Further strengthening an argument for non-surgical care is that return to sport rates are similar between surgical and non-surgical management. Previous thought patterns were that athletes were unable to return to pivoting sports without an ACL, but there are countless reports of amateur and professional athletes returning to the same level of sport without an ACL.
Surgery is the other option, and is performed in approximately 90% of cases of ACL ruptures in Australia. Surgery restores the passive stability of the knee by transferring either a patella tendon graft or hamstring tendon graft in place of where the ACL previously was. The ACL graft is unlikely to be as strong as the native ACL but it provides an increase in support to the knee joint.
Clients are often quoted that ACL reconstruction is likely to reduce the risk of osteoarthritis development, but research has been able to identify that this isn’t the case. It appears as though the cause of the osteoarthritis onset is the ACL injury itself, however in some cases of a meniscus injury being present, surgical management may be recommended.
Other important points to consider for whether you believe ACL reconstruction may be necessary include social and work factors, age (younger clients in their teens may need to wait due to growth plates), your goals for rehabilitation, and other injuries such as meniscus tears or other ligament injuries.
ACL rehabilitation needs to be all encompassing including many different aspects. it is integral that you start physiotherapy and rehabilitation as soon as possible post injury. Early components of physiotherapy are going to include intensive manual therapy and hands on treatment including massage, dry needling, joint mobilisations coupled with a targeted exercise program. As your progress throughout your rehabilitation we will add in components of balance and proprioception, gym strengthening, progress through agility and change of direction skills to build confidence, and eventually progress towards returning to training and returning to sport.

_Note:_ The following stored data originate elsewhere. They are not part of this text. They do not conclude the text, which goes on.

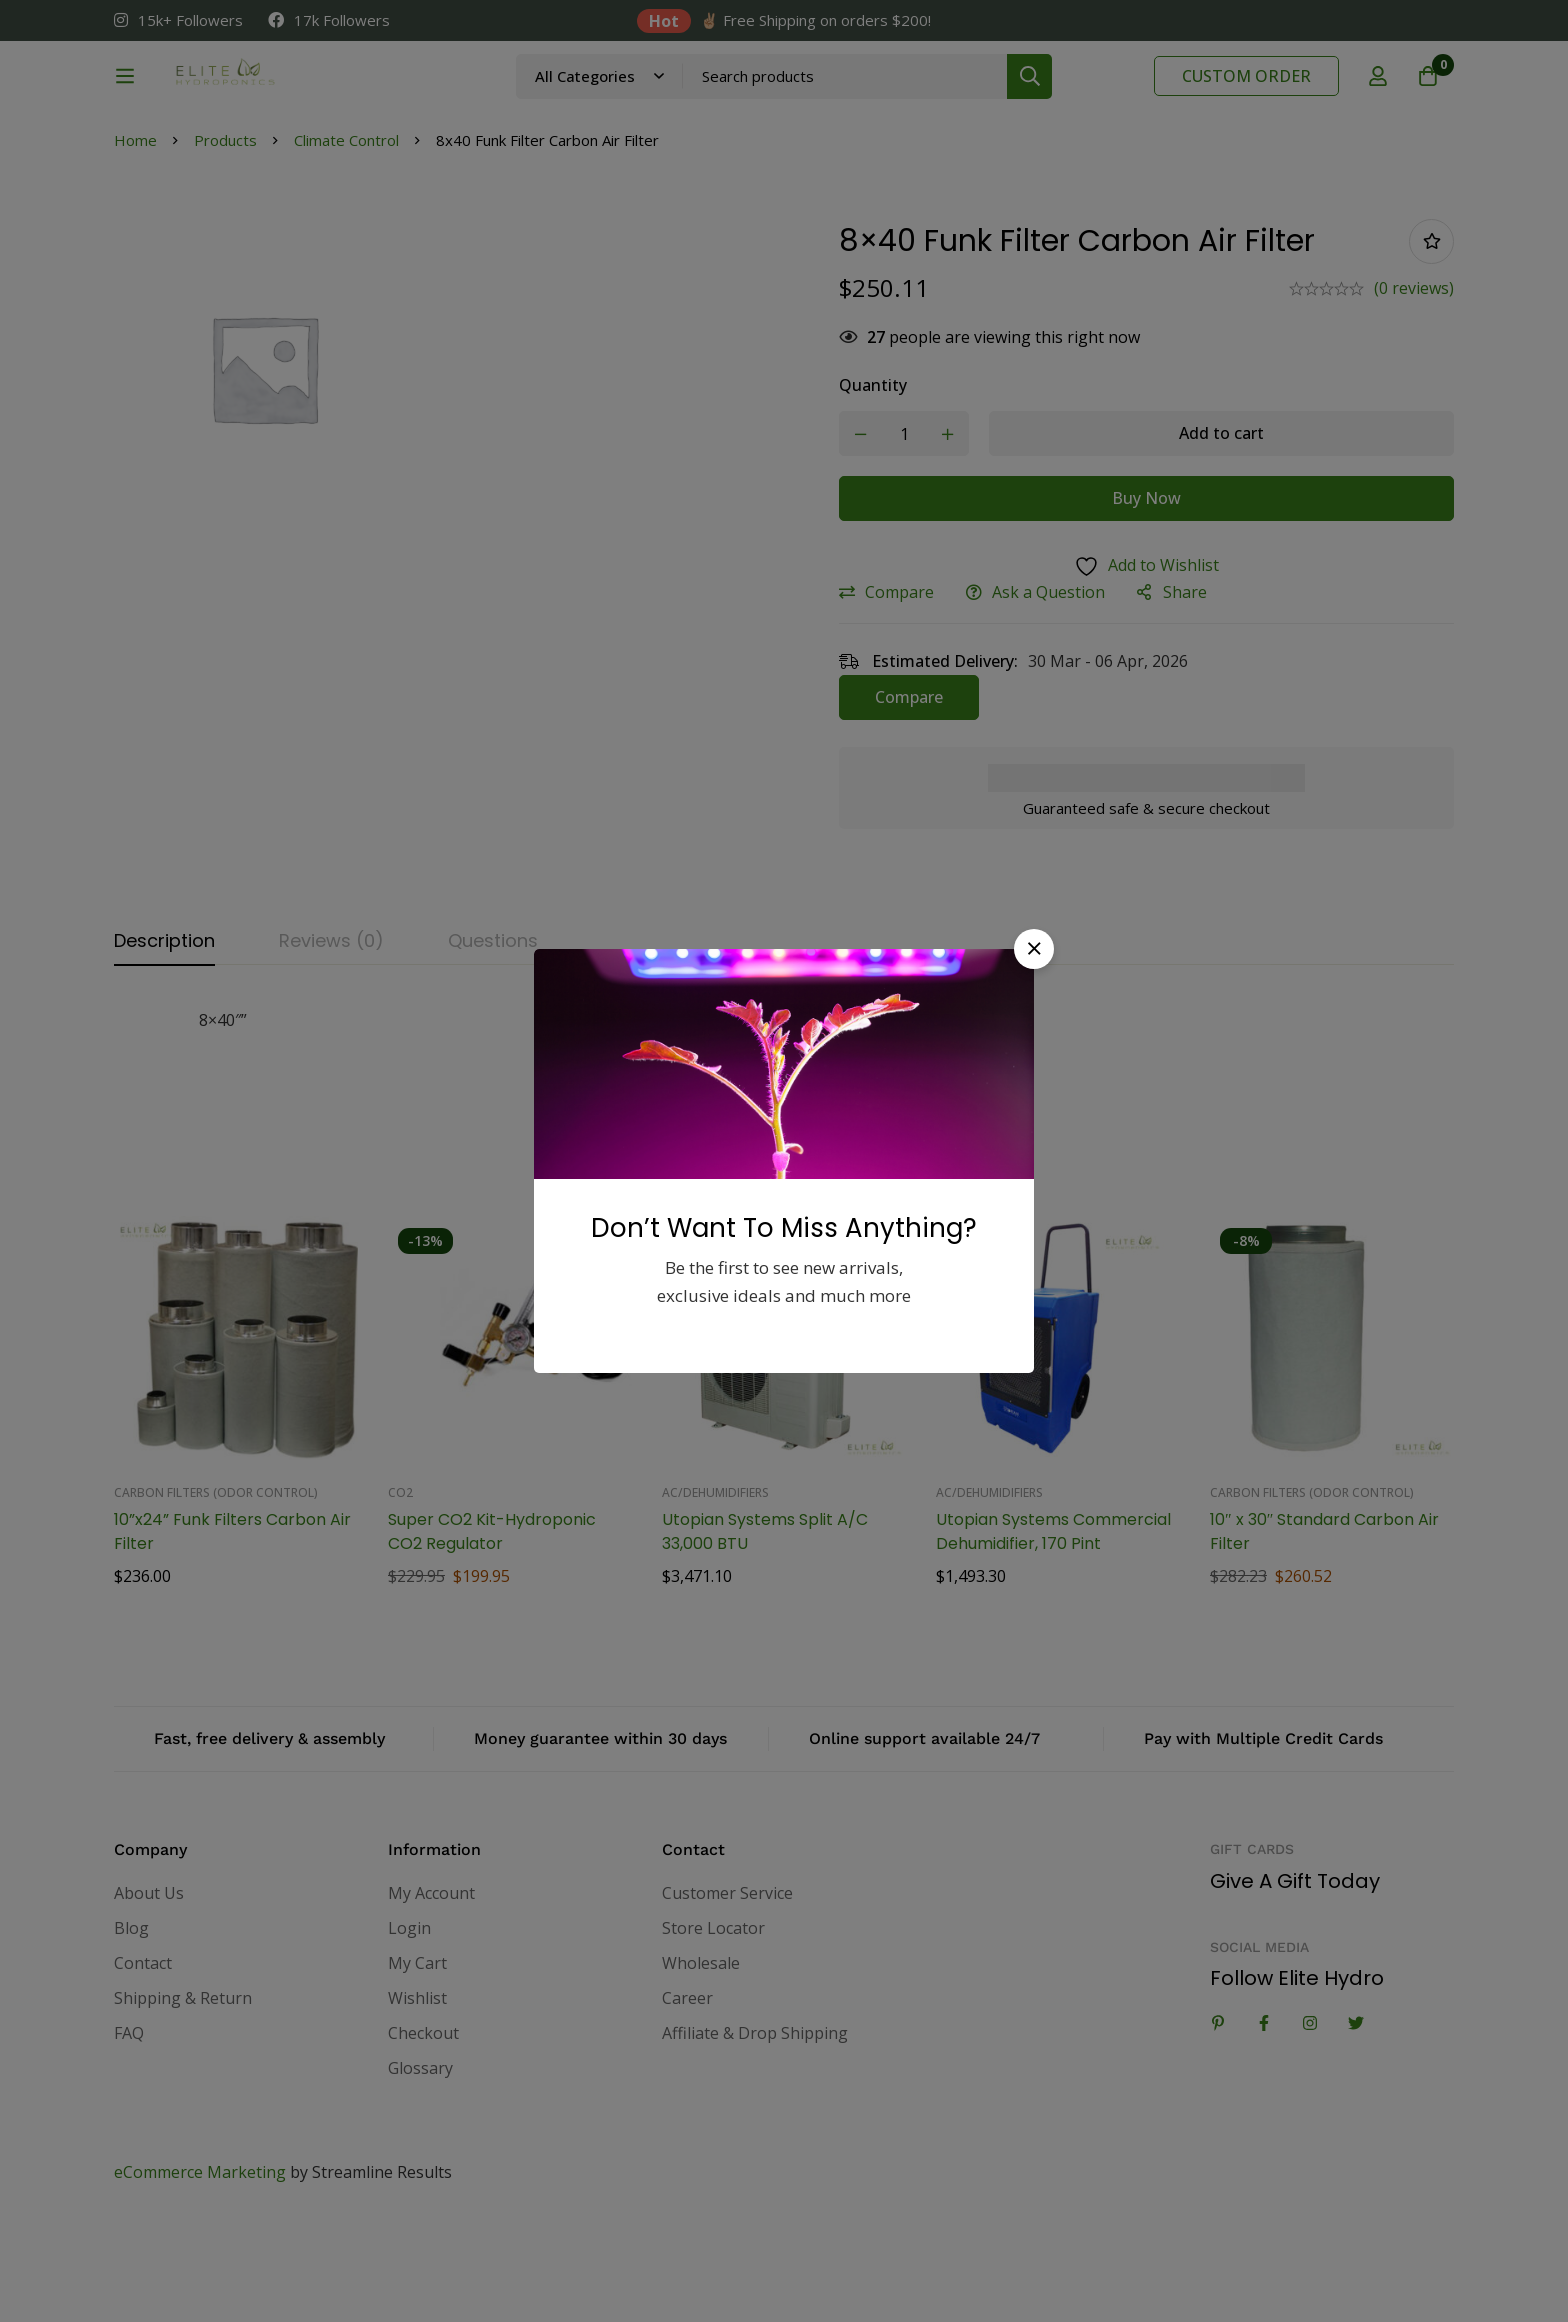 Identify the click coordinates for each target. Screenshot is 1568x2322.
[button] (1034, 949) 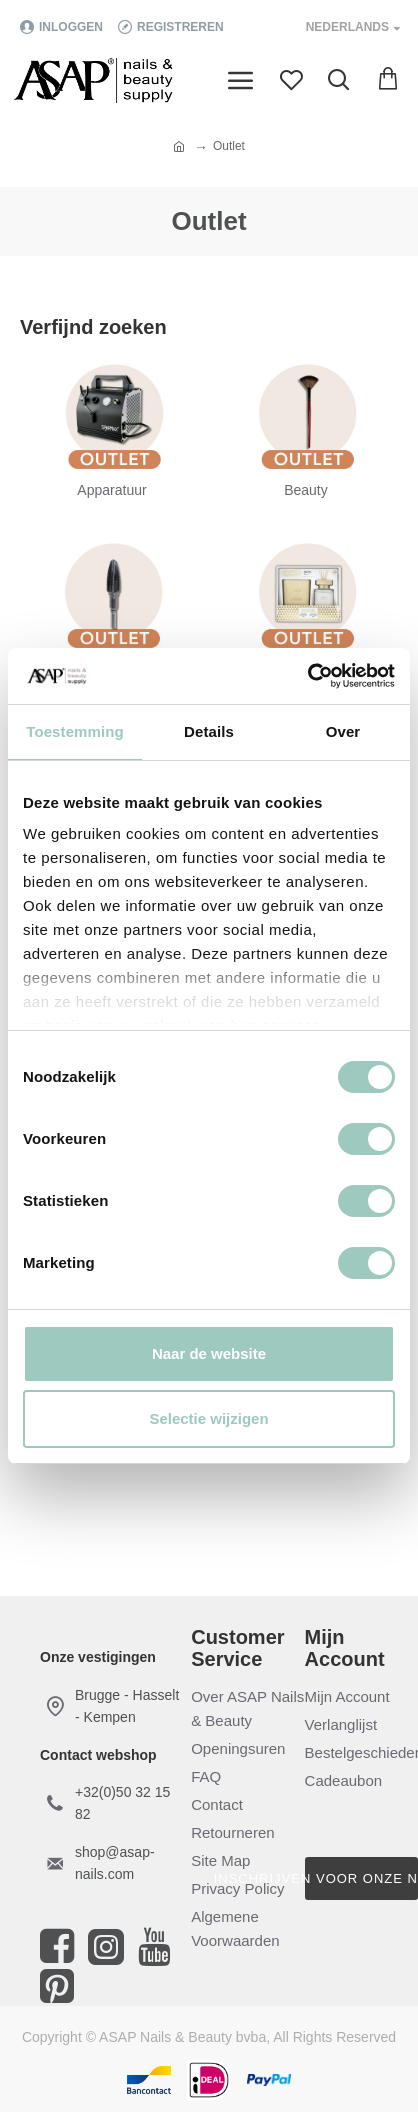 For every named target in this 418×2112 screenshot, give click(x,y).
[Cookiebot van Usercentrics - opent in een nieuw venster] (307, 676)
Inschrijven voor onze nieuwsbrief (361, 1878)
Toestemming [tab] (75, 731)
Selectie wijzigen (208, 1418)
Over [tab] (343, 731)
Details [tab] (209, 731)
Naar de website (209, 1353) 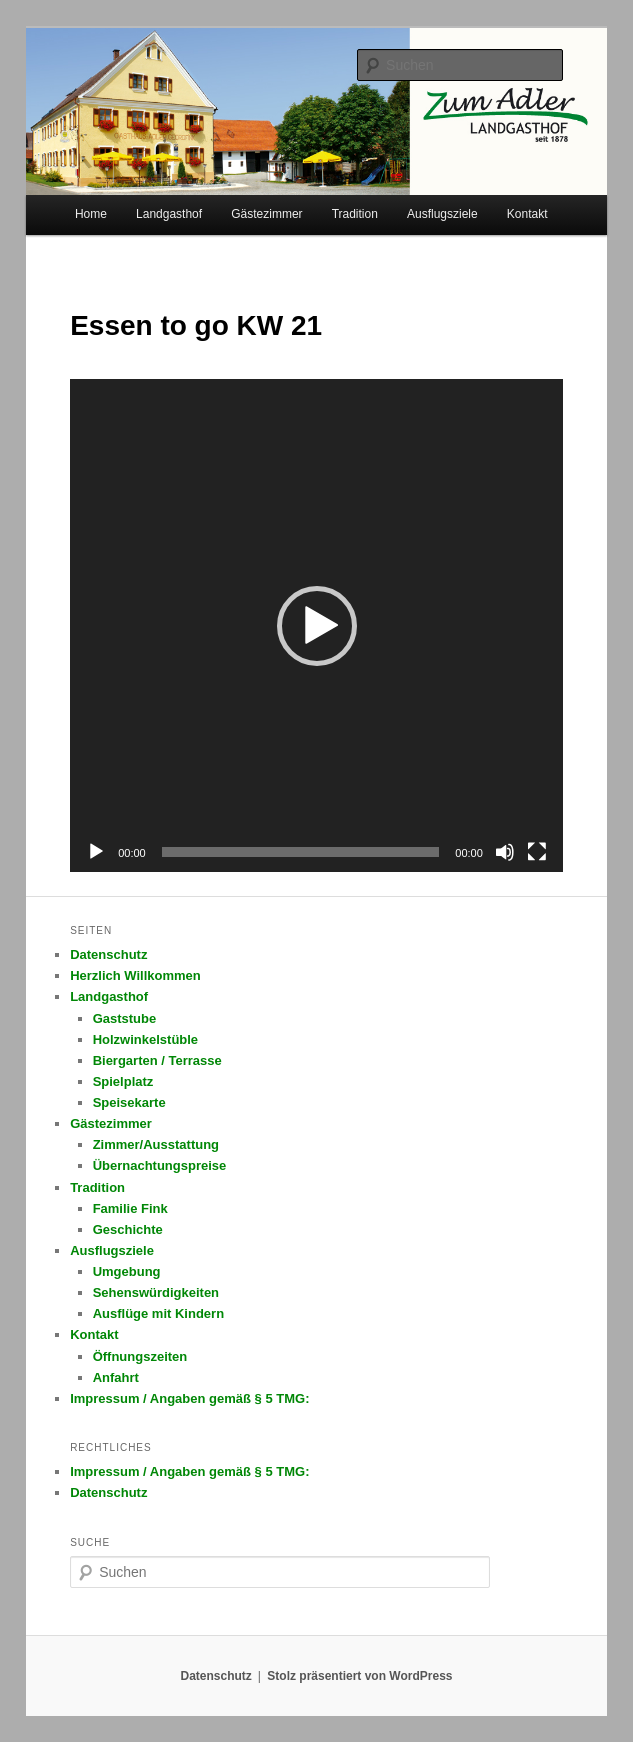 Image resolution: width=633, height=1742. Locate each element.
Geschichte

We strongly believe that for optimal recovery after an ACL rupture, field based training should be a part of your physiotherapy regime. We utilise a range of field spaces around North Lakes to conduct this rehabilitation. Without this component of the rehabilitation, returning to training is not optimised. We are able to discuss with you your restrictions because we have already determined what they are and we have seen you do what you will be doing on the pitch or court.
When returning to training, supports such as strapping or braces can be utilised to increase the passive stability of the knee. We don’t want to have to use these in the long term but they can be a great addition to help boost your confidence in the knee when you are working your way back.
With regards to clearance for return to full sport and playing again, an exhaustive testing procedure is completed. It includes clinical tests, a range of questionnaires, physical tests, and fitness and agility tests. We want your knee to be as strong as the other knee, and we want you to be 100% confident in your knee when doing the tests. To ensure we are returning you back to your pre-injury function, we perform these tests on your uninjured knee as soon as possible post injury.